# Zoom Force 1 (size 11) + Burton Cartels..What Size?



## Nefarious (Dec 26, 2010)

PeteyPete said:


> I picked up some Nike Zoom Force 1 boots in size 11...and have some Burton Cartel bindings on order, any idea what size bindings I should get?


Haven't owned Burton bindings. Just searched and it looks like you'd wanna get a Large. Large is size 10+. Good luck!


----------



## PanHandler (Dec 23, 2010)

large for sure. I have size 10 ZF1 and i have size M cobrasharks and they are a VERY tight fit.


----------



## PeteyPete (Mar 1, 2011)

Thanks guys...I'll go w/ the Large.

Can you guys tell me about the the footprint of the ZF1's? I bought them after getting a great deal and feeling how stiff (yet comfortable) they were. Most other boots I've worn were size 10-10.5, and so the Libtech 157cm board I bought was based on that. Now i'm reading that the max size for the board is 10.5 and I'm concerned about heel/toe drag. Do you guys think this will be a problem?

I'm thinking maybe I should've gone w/ the shrinkage technology now...ugh.


----------



## 865'boarder (Sep 17, 2010)

I don't think you'll have a major issue with toe or heel drag. I wear size 11 ZF1 on my horrorscope fk 155W and I havent had an issue with toe drag or heel drag.


----------



## PeteyPete (Mar 1, 2011)

865'boarder said:


> I don't think you'll have a major issue with toe or heel drag. I wear size 11 ZF1 on my horrorscope fk 155W and I havent had an issue with toe drag or heel drag.


Thats good, I see the waist on your board is 26....the board I'm getting is 25.8..only 2/10's of an inch difference. If they don't fit, the FZ1's are going on ebay b/c I'm keeping the board.


----------



## Nefarious (Dec 26, 2010)

What do you normally have your angles at? If you're riding duck, it probably won't be an issue. If you have your back foot at anything less than 12 degrees and you might notice it a little.

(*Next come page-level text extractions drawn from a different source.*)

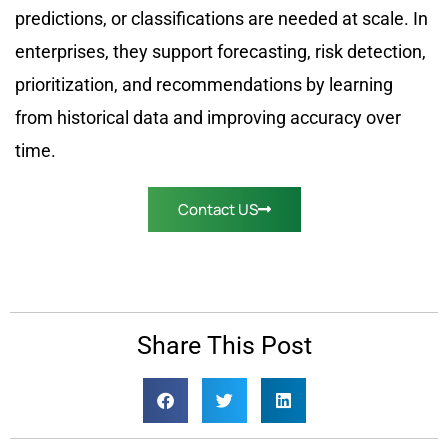
predictions, or classifications are needed at scale. In
enterprises, they support forecasting, risk detection,
prioritization, and recommendations by learning
from historical data and improving accuracy over
time.
Contact US
Share This Post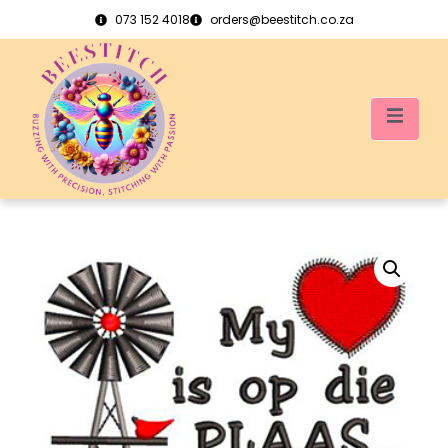
073 152 4018
orders@beestitch.co.za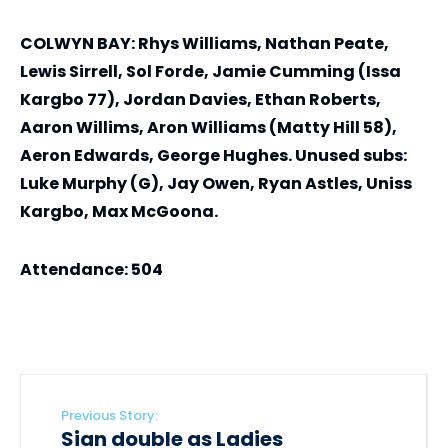
COLWYN BAY: Rhys Williams, Nathan Peate,
Lewis Sirrell, Sol Forde, Jamie Cumming (Issa
Kargbo 77), Jordan Davies, Ethan Roberts,
Aaron Willims, Aron Williams (Matty Hill 58),
Aeron Edwards, George Hughes. Unused subs:
Luke Murphy (G), Jay Owen, Ryan Astles, Uniss
Kargbo, Max McGoona.
Attendance: 504
Previous Story:
Sian double as Ladies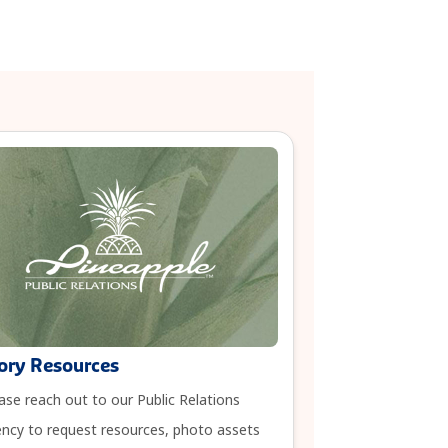
ory Resources
ase reach out to our Public Relations
ncy to request resources, photo assets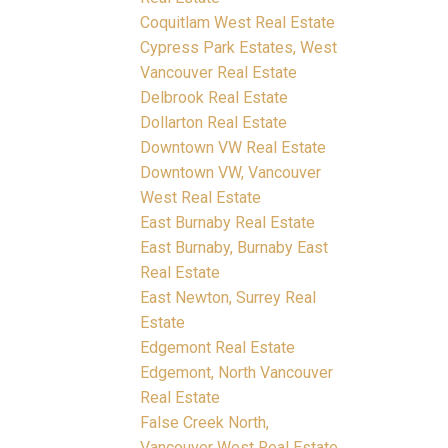
Coquitlam West Real Estate
Cypress Park Estates, West
Vancouver Real Estate
Delbrook Real Estate
Dollarton Real Estate
Downtown VW Real Estate
Downtown VW, Vancouver
West Real Estate
East Burnaby Real Estate
East Burnaby, Burnaby East
Real Estate
East Newton, Surrey Real
Estate
Edgemont Real Estate
Edgemont, North Vancouver
Real Estate
False Creek North,
Vancouver West Real Estate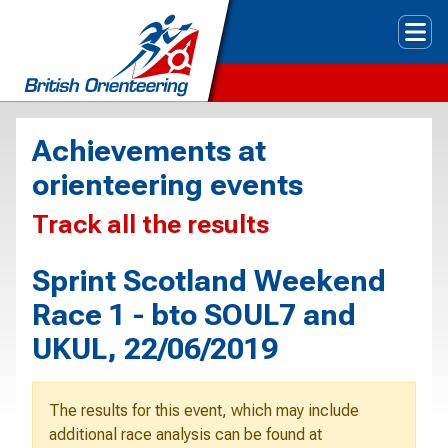
Tog
Achievements at
orienteering events
Track all the results
Sprint Scotland Weekend
Race 1 - bto SOUL7 and
UKUL, 22/06/2019
The results for this event, which may include
additional race analysis can be found at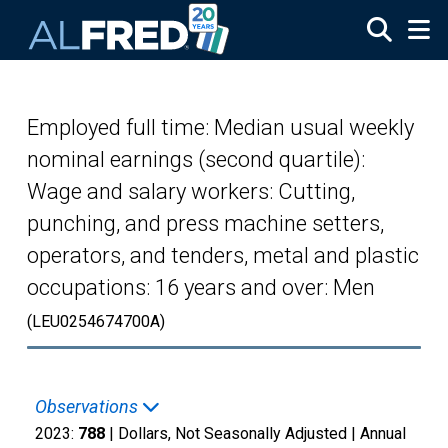
Skip to main content
Employed full time: Median usual weekly
nominal earnings (second quartile):
Wage and salary workers: Cutting,
punching, and press machine setters,
operators, and tenders, metal and plastic
occupations: 16 years and over: Men
(LEU0254674700A)
Observations
2023:
788
| Dollars, Not Seasonally Adjusted |
Annual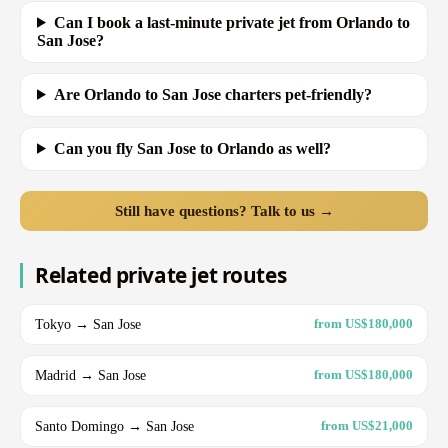
Can I book a last-minute private jet from Orlando to
San Jose?
Are Orlando to San Jose charters pet-friendly?
Can you fly San Jose to Orlando as well?
Still have questions? Talk to us →
Related private jet routes
Tokyo → San Jose
from US$180,000
Madrid → San Jose
from US$180,000
Santo Domingo → San Jose
from US$21,000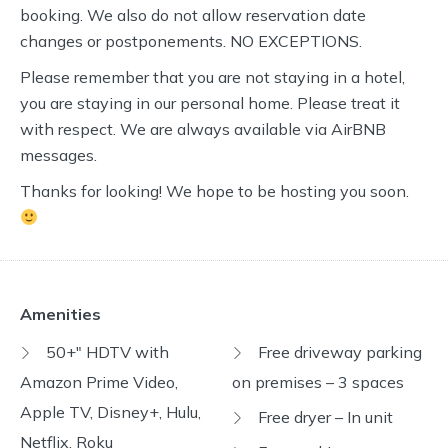
booking. We also do not allow reservation date
changes or postponements. NO EXCEPTIONS.
Please remember that you are not staying in a hotel,
you are staying in our personal home. Please treat it
with respect. We are always available via AirBNB
messages.
Thanks for looking! We hope to be hosting you soon.
Amenities
50+" HDTV with
Free driveway parking
Amazon Prime Video,
on premises – 3 spaces
Apple TV, Disney+, Hulu,
Free dryer – In unit
Netflix, Roku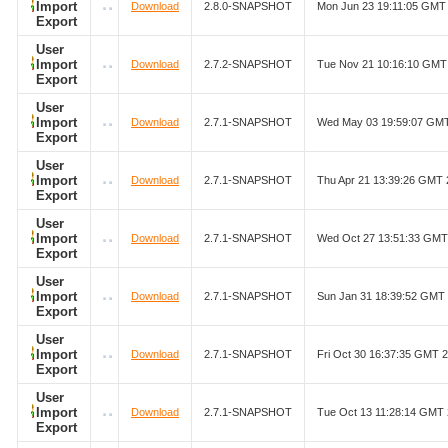
Import
Download
2.8.0-SNAPSHOT
Mon Jun 23 19:11:05 GMT
Export
User
Import
Download
2.7.2-SNAPSHOT
Tue Nov 21 10:16:10 GMT
Export
User
Import
Download
2.7.1-SNAPSHOT
Wed May 03 19:59:07 GM
Export
User
Import
Download
2.7.1-SNAPSHOT
Thu Apr 21 13:39:26 GMT
Export
User
Import
Download
2.7.1-SNAPSHOT
Wed Oct 27 13:51:33 GMT
Export
User
Import
Download
2.7.1-SNAPSHOT
Sun Jan 31 18:39:52 GMT
Export
User
Import
Download
2.7.1-SNAPSHOT
Fri Oct 30 16:37:35 GMT 
Export
User
Import
Download
2.7.1-SNAPSHOT
Tue Oct 13 11:28:14 GMT
Export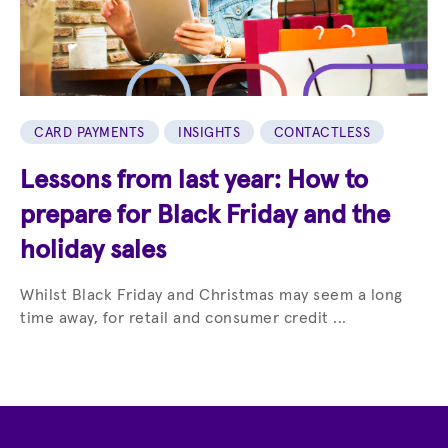
CARD PAYMENTS
INSIGHTS
CONTACTLESS
Lessons from last year: How to
prepare for Black Friday and the
holiday sales
Whilst Black Friday and Christmas may seem a long
time away, for retail and consumer credit ...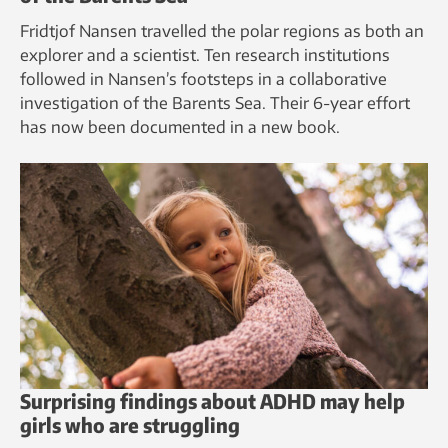
Fridtjof Nansen travelled the polar regions as both an
explorer and a scientist. Ten research institutions
followed in Nansen’s footsteps in a collaborative
investigation of the Barents Sea. Their 6-year effort
has now been documented in a new book.
Surprising findings about ADHD may help
girls who are struggling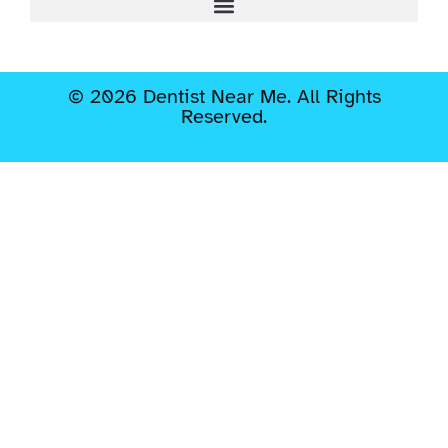
© 2026 Dentist Near Me. All Rights
Reserved.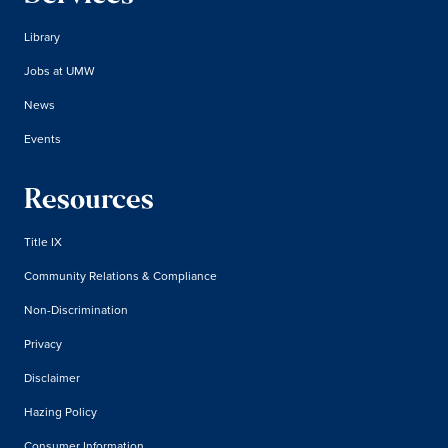
Library
Jobs at UMW
News
Events
Resources
Title IX
Community Relations & Compliance
Non-Discrimination
Privacy
Disclaimer
Hazing Policy
Consumer Information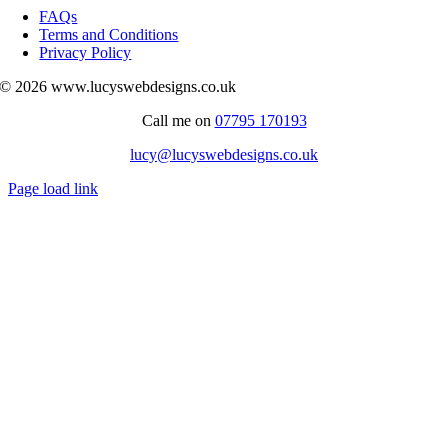
Navigation
FAQs
Terms and Conditions
Privacy Policy
© 2026 www.lucyswebdesigns.co.uk
Call me on
07795 170193
lucy@lucyswebdesigns.co.uk
Page load link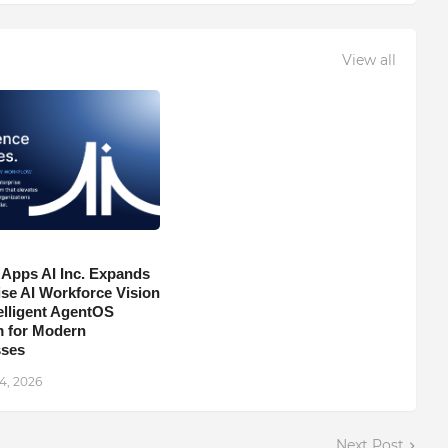
View all
 Apps AI Inc. Expands
ise AI Workforce Vision
telligent AgentOS
m for Modern
sses
4, 2026
Next Post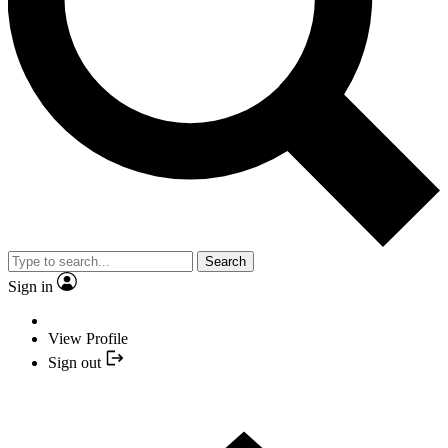
Search
Sign in
View Profile
Sign out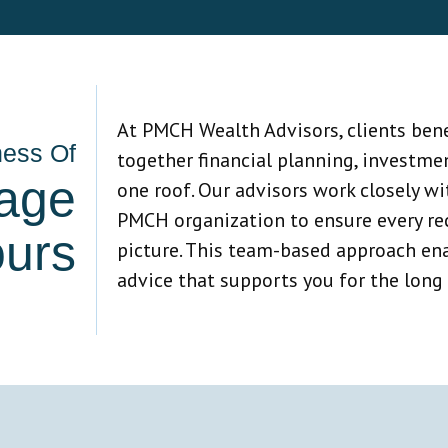
At PMCH Wealth Advisors, clients bene
ness Of
together financial planning, investme
age
one roof. Our advisors work closely w
PMCH organization to ensure every rec
ours
picture. This team-based approach ena
advice that supports you for the long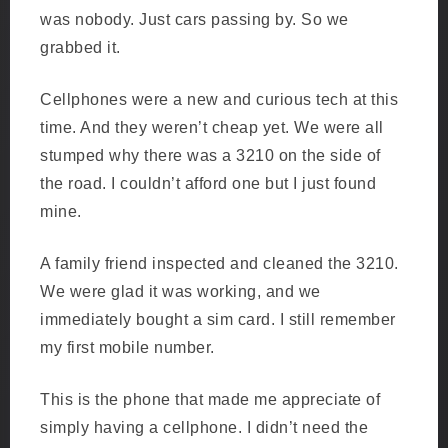
was nobody. Just cars passing by. So we
grabbed it.
Cellphones were a new and curious tech at this
time. And they weren’t cheap yet. We were all
stumped why there was a 3210 on the side of
the road. I couldn’t afford one but I just found
mine.
A family friend inspected and cleaned the 3210.
We were glad it was working, and we
immediately bought a sim card. I still remember
my first mobile number.
This is the phone that made me appreciate of
simply having a cellphone. I didn’t need the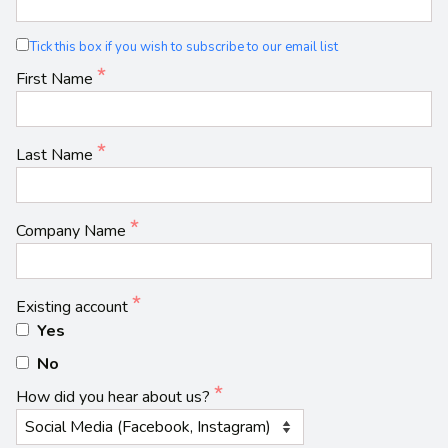
Tick this box if you wish to subscribe to our email list
First Name
Last Name
Company Name
Existing account
Yes
No
How did you hear about us?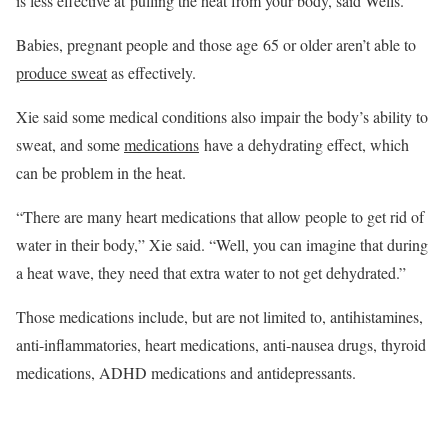
is less effective at pulling the heat from your body, said Wells.
Babies, pregnant people and those age 65 or older aren’t able to
produce sweat
as effectively.
Xie said some medical conditions also impair the body’s ability to
sweat, and some
medications
have a dehydrating effect, which
can be problem in the heat.
“There are many heart medications that allow people to get rid of
water in their body,” Xie said. “Well, you can imagine that during
a heat wave, they need that extra water to not get dehydrated.”
Those medications include, but are not limited to, antihistamines,
anti-inflammatories, heart medications, anti-nausea drugs, thyroid
medications, ADHD medications and antidepressants.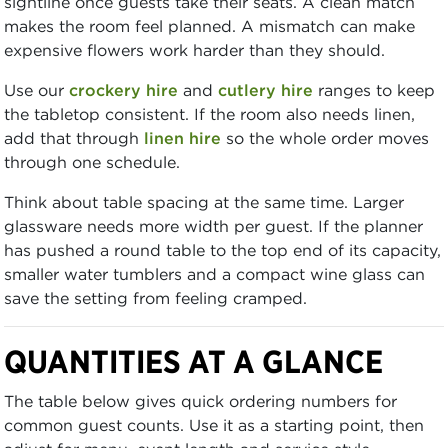
sightline once guests take their seats. A clean match
makes the room feel planned. A mismatch can make
expensive flowers work harder than they should.
Use our
crockery hire
and
cutlery hire
ranges to keep
the tabletop consistent. If the room also needs linen,
add that through
linen hire
so the whole order moves
through one schedule.
Think about table spacing at the same time. Larger
glassware needs more width per guest. If the planner
has pushed a round table to the top end of its capacity,
smaller water tumblers and a compact wine glass can
save the setting from feeling cramped.
QUANTITIES AT A GLANCE
The table below gives quick ordering numbers for
common guest counts. Use it as a starting point, then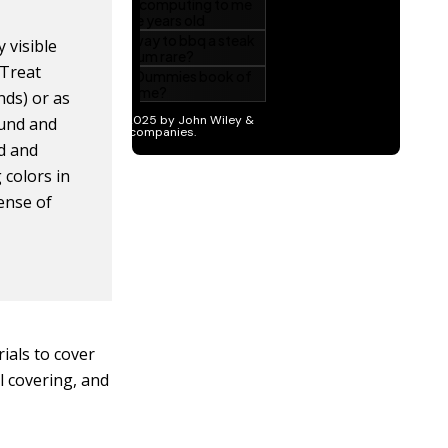
 visible
 Treat
nds) or as
ound and
nd and
 colors in
sense of
ials to cover
ll covering, and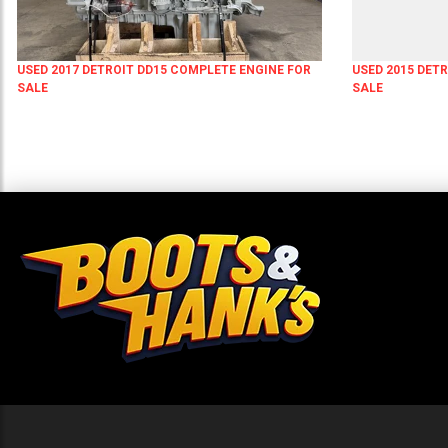
USED 2017 DETROIT DD15 COMPLETE ENGINE FOR
USED 2015 DET
SALE
SALE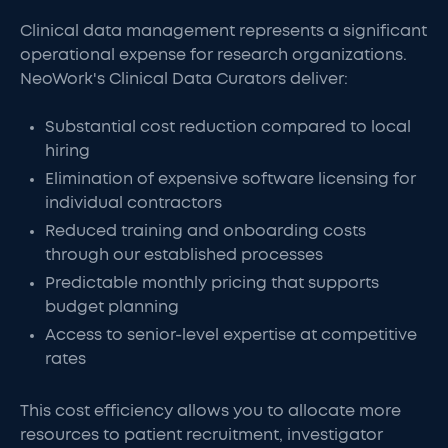
Clinical data management represents a significant
operational expense for research organizations.
NeoWork's Clinical Data Curators deliver:
Substantial cost reduction compared to local
hiring
Elimination of expensive software licensing for
individual contractors
Reduced training and onboarding costs
through our established processes
Predictable monthly pricing that supports
budget planning
Access to senior-level expertise at competitive
rates
This cost efficiency allows you to allocate more
resources to patient recruitment, investigator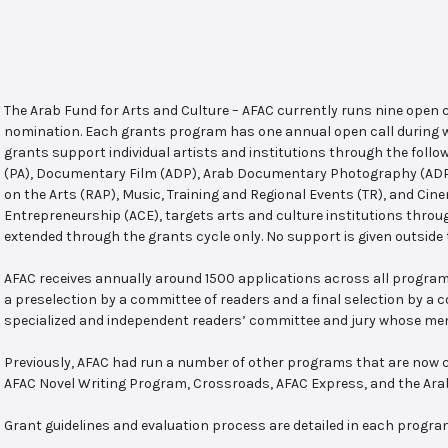
The Arab Fund for Arts and Culture – AFAC currently runs nine open
nomination. Each grants program has one annual open call during w
grants support individual artists and institutions through the follo
(PA), Documentary Film (ADP), Arab Documentary Photography (ADPP)
on the Arts (RAP), Music, Training and Regional Events (TR), and Cin
Entrepreneurship (ACE), targets arts and culture institutions thro
extended through the grants cycle only. No support is given outside 
AFAC receives annually around 1500 applications across all program
a preselection by a committee of readers and a final selection by a
specialized and independent readers’ committee and jury whose mem
Previously, AFAC had run a number of other programs that are now c
AFAC Novel Writing Program, Crossroads, AFAC Express, and the Ar
Grant guidelines and evaluation process are detailed in each progra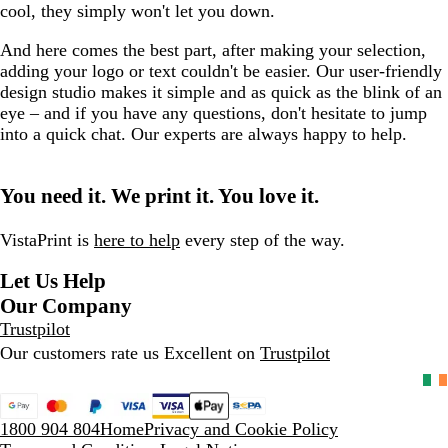
cool, they simply won't let you down.
And here comes the best part, after making your selection,
adding your logo or text couldn't be easier. Our user-friendly
design studio makes it simple and as quick as the blink of an
eye – and if you have any questions, don't hesitate to jump
into a quick chat. Our experts are always happy to help.
You need it. We print it. You love it.
VistaPrint is
here to help
every step of the way.
Let Us Help
Our Company
Trustpilot
Our customers rate us Excellent on
Trustpilot
1800 904 804
Home
Privacy and Cookie Policy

Doubt you'd have drag, but you'll be as close as it gets w/out.


----------



## 865'boarder (Sep 17, 2010)

PeteyPete said:


> Thats good, I see the waist on your board is 26....the board I'm getting is 25.8..only 2/10's of an inch difference. If they don't fit, the FZ1's are going on ebay b/c I'm keeping the board.


I doubt the 2/10's of an inch will be a big problem. My stance is 15/15 so if you set up your stance duck footed you shouldn't have any problems.


----------



## Modelag (Feb 3, 2011)

i wanna get some ZF1's really bad.. where did you get yours? and how much? if im not asking to much


----------



## jyuen (Dec 16, 2007)

large for sure
nike boots are kind of big... atleast the shape of the boot is big


----------



## PeteyPete (Mar 1, 2011)

jyuen said:


> large for sure
> nike boots are kind of big... atleast the shape of the boot is big


Yeah,your probably right. I'm just struggling with which to purchase b/c if I decide to change my boots down the line, I'm afraid that a boot with "shrinkage tech" in size 10.5 will have a size 9.5 profile and create an issue.


----------



## jyuen (Dec 16, 2007)

PeteyPete said:


> Yeah,your probably right. I'm just struggling with which to purchase b/c if I decide to change my boots down the line, I'm afraid that a boot with "shrinkage tech" in size 10.5 will have a size 9.5 profile and create an issue.


why would you go back? nike boots are awesome and you get a lot of nice comments on the slopes


----------